== Exercise ==
Write out every entry exactly as it appears.

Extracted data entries
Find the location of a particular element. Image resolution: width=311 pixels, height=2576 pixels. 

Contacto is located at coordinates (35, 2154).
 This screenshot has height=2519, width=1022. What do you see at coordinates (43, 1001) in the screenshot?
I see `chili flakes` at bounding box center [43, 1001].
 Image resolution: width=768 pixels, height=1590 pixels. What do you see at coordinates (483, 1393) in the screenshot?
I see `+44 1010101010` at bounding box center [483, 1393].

== Result ==
Find the location of a particular element. Image resolution: width=311 pixels, height=2576 pixels. 

Contacto is located at coordinates (35, 2154).
 This screenshot has height=2519, width=1022. What do you see at coordinates (43, 1001) in the screenshot?
I see `chili flakes` at bounding box center [43, 1001].
 Image resolution: width=768 pixels, height=1590 pixels. What do you see at coordinates (483, 1393) in the screenshot?
I see `+44 1010101010` at bounding box center [483, 1393].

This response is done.